Die Aufgaben der Wismarer Projektgruppe beschränken sich nicht nur auf die Recherche als Grundlage für die Verlegung der STOLPERSTEINE. Mindestens zweimal im Jahr finden öffentliche Stadtführungen zur Geschichte des Nationalsozialismus statt, weitere Führungen werden von Schulklassen in Anspruch genommen. Diese Rundgänge ermuntern noch lebende Zeitzeugen, sich zu Geschehnissen der Jahre 1933 bis 1945 zu äußern. Im Jahr 2011 wurde begonnenen an einer Ausstellung zu einzelnen Schicksalen zu arbeiten. Anlass war die Landesgedenk-veranstaltung für die Opfer der "Euthanasie" und Zwangs-
sterilisierungen in Mecklenburg-Vorpommern in der Zeit des Nationalsozialismus, die vom Verein "Das Boot" Wismar e.V. organisiert und am 27. Januar 2012 in Wismar durchgeführt wurde. Eine Einführungstafel sowie vier Tafeln zu den einzelnen Opfern der Euthanasie aus Wismar, für die bereits STOLPERSTEINE verlegt wurden, konnten zu diesem Zeitpunkt präsentiert werden. Die Ausstellung wurde im Jahr 2017 durch zwei Tafeln für homosexuelle Opfer erweitert. Erinnerungsarbeit wird zudem durch verschiedene Veranstaltungen geleistet. Dabei haben die Akteure von Anfang an versucht, noch lebende und auch schon verstorbene Zeugen des nationalistischen Unrechts zu Wort kommen zu lassen - sei es durch persönliche Begegnungen, Filmveranstaltungen oder durch Lesungen historischer Aufzeichnungen.

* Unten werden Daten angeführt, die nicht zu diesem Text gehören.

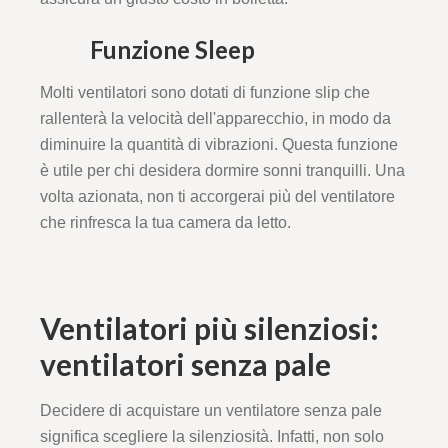
Funzione Sleep
Molti ventilatori sono dotati di funzione slip che
rallenterà la velocità dell'apparecchio, in modo da
diminuire la quantità di vibrazioni. Questa funzione
è utile per chi desidera dormire sonni tranquilli. Una
volta azionata, non ti accorgerai più del ventilatore
che rinfresca la tua camera da letto.
Ventilatori più silenziosi:
ventilatori senza pale
Decidere di acquistare un ventilatore senza pale
significa scegliere la silenziosità. Infatti, non solo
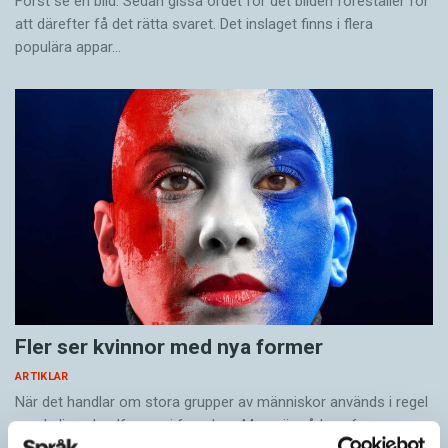
Först se en bild. Sedan gissa ordet för det bilden föreställer för
att därefter få det rätta svaret. Det inslaget finns i flera
populära appar…
Fler ser kvinnor med nya former
ARTIKLAR
När det handlar om stora grupper av människor används i regel
maskulina pluralformer i franskan. Men när sådana ­former
ersätts av dubbel­former som les étudiantes…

Über 40 STOLPERSTEINE sind in der Hansestadt Wismar bereits zu finden. Und längst wurde nicht für alle in Frage kommenden Personen solch ein Gedenkstein verlegt. Die Erfahrungen der letzten Jahre haben zudem gezeigt, dass eine Vielzahl der Opfer des Nationalsozialismus noch unbekannt ist. Erst mit fortlaufenden Recherchen findet man weitere Hinweise zu Schicksalen Wismarer Bürgerinnen und Bürger. Derzeit wird der Fokus vermehrt auf jüdische Bürgerinnen und Bürger gelegt, da über diese Opfergruppe erst nach und nach neue Erkenntnisse gewonnen werden. Auch zu Opfern der "Euthanasie", durch die Nationalsozialisten ermordete kranke Menschen, muss noch geforscht werden. In den nächsten Jahren könnten schätzungsweise 10 bis 20 weitere STOLPERSTEINE verlegt werden. So ist an ein Ende der Aufarbeitung und des Gedenkens an die Geschehnisse der Jahre 1933 bis 1945 auch über 70 Jahre nach Kriegsende noch nicht zu denken.